Public Communication and Dental Nursing

Public Communication and Dental Nursing relates to I 1.4. For dental nurses this means maintaining a professional tone and clear boundaries when speaking with patients, relatives, carers and visitors.
Communication in dental nursing directly affects patient safety. It underpins consent, dignity, reassurance, record-keeping, handover, prevention and escalation.
In everyday practice this shows up in small interactions: a patient who seems uncertain, a receptionist seeking guidance, a dentist working quickly, a trainee needing feedback, a digital message, a handover, or a colleague unsure how to raise a concern. Interpersonal skill is the ability to respond with care, clarity and appropriate professional judgement.
Practical markers
- Notice: what the patient, colleague, situation or system is communicating.

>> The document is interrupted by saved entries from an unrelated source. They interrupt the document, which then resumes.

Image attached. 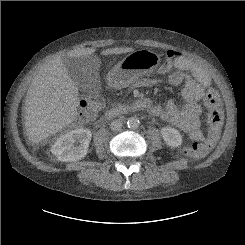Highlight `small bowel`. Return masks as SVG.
<instances>
[{
	"label": "small bowel",
	"instance_id": "c3829d8e",
	"mask_svg": "<svg viewBox=\"0 0 245 245\" xmlns=\"http://www.w3.org/2000/svg\"><path fill=\"white\" fill-rule=\"evenodd\" d=\"M166 70L170 73L168 77L170 85L178 86L184 83L181 95L185 104L179 108L176 102L170 99L164 107L155 106L148 113L160 116L172 125L188 132L192 138H201L203 131L199 128L198 115L201 112L200 101L204 98L206 91L212 87L209 72L184 56L170 62Z\"/></svg>",
	"mask_w": 245,
	"mask_h": 245
}]
</instances>
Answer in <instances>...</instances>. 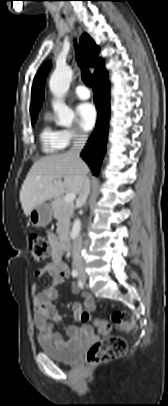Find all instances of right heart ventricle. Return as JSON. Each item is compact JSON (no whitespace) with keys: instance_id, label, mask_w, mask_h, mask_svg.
Returning a JSON list of instances; mask_svg holds the SVG:
<instances>
[{"instance_id":"obj_1","label":"right heart ventricle","mask_w":168,"mask_h":406,"mask_svg":"<svg viewBox=\"0 0 168 406\" xmlns=\"http://www.w3.org/2000/svg\"><path fill=\"white\" fill-rule=\"evenodd\" d=\"M40 141L43 151L46 153H58L67 146L62 131L51 125L49 115L44 116V123L40 132Z\"/></svg>"}]
</instances>
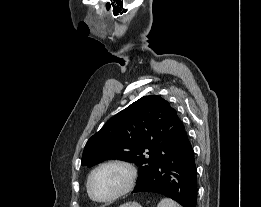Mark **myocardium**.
Instances as JSON below:
<instances>
[{"label": "myocardium", "instance_id": "obj_1", "mask_svg": "<svg viewBox=\"0 0 261 207\" xmlns=\"http://www.w3.org/2000/svg\"><path fill=\"white\" fill-rule=\"evenodd\" d=\"M108 166H119L122 167L123 169L126 170L127 174H128V180L126 185L124 186L123 189H121L118 193H116L115 195L106 198V199H99L95 196L93 189H92V180L94 175L101 170L102 168L108 167ZM137 180V170L136 168L129 162L127 161H123V160H109L106 162H103L101 164H99L98 166H96L91 173L89 174L88 180H87V191L88 194L90 196V198L97 202V203H111L119 198H121L122 196L126 195L127 193H129Z\"/></svg>", "mask_w": 261, "mask_h": 207}]
</instances>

- Choose: a communication method, team route or escalation step that fits the context.
- Respect: role boundaries, confidentiality, dignity, cultural needs and emotional impact.
- Check: understanding, responsibility, handover and whether the next person has the information they need.
- Follow up: through records, feedback, supervision, team discussion or concern-raising where needed.
Useful language can be simple: "Can I check how the patient would prefer us to explain this before we continue?" The wording is calm and professional and gives the team a clear reason to pause, clarify or escalate.
Effective and sensitive spoken, written and electronic communication with the public helps dental nurses protect patient dignity, team trust and safe care.